Stored data entries
----
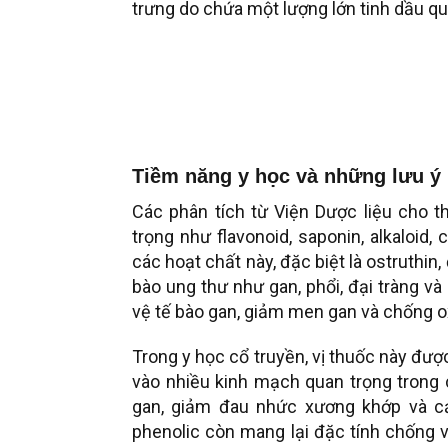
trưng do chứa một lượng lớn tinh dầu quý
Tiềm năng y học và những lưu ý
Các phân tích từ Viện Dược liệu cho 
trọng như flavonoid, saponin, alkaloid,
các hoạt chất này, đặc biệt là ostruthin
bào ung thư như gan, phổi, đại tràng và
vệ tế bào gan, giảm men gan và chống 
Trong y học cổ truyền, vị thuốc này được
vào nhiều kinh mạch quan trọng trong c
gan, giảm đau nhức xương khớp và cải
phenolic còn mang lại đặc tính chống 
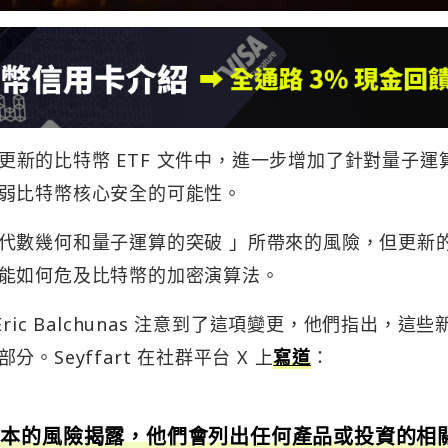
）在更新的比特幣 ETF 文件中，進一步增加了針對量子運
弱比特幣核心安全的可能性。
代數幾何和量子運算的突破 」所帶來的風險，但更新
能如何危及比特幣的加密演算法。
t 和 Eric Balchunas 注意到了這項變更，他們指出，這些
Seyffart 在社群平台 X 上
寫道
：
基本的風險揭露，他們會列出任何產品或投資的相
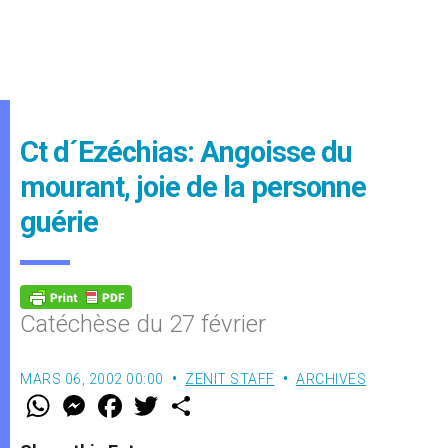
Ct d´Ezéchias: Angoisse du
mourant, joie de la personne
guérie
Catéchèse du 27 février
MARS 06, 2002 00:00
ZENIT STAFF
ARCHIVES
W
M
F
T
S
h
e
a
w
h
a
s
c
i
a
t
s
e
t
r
----
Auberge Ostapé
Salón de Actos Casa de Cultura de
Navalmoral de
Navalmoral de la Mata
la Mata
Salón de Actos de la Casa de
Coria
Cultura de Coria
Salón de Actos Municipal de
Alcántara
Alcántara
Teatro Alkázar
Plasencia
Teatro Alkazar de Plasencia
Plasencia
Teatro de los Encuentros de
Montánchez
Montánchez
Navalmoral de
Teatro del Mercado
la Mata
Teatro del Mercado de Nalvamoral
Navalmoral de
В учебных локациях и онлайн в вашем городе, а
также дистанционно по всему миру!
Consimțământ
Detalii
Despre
----
Look through the entries for the string "chống". Every line that has it belongs in the answer.

▶ [Exercise result]:
vệ tế bào gan, giảm men gan và chống 
phenolic còn mang lại đặc tính chống 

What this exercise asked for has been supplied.